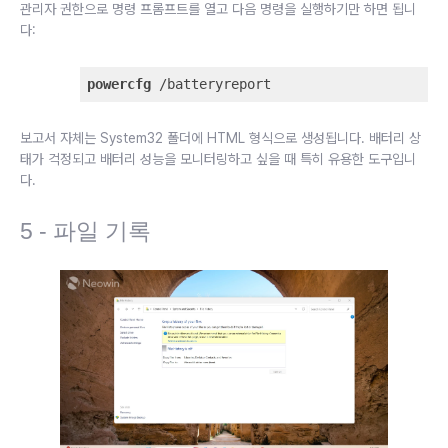
관리자 권한으로 명령 프롬프트를 열고 다음 명령을 실행하기만 하면 됩니
다:
powercfg
 /batteryreport
보고서 자체는 System32 폴더에 HTML 형식으로 생성됩니다. 배터리 상
태가 걱정되고 배터리 성능을 모니터링하고 싶을 때 특히 유용한 도구입니
다.
5 - 파일 기록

# # # # #

> [Task statement]: Could the data above be copied out exactly, with no pictures kept?

> [Exercise output]:
관리자 권한으로 명령 프롬프트를 열고 다음 명령을 실행하기만 하면 됩니
다:
powercfg
 /batteryreport
보고서 자체는 System32 폴더에 HTML 형식으로 생성됩니다. 배터리 상
태가 걱정되고 배터리 성능을 모니터링하고 싶을 때 특히 유용한 도구입니
다.
5 - 파일 기록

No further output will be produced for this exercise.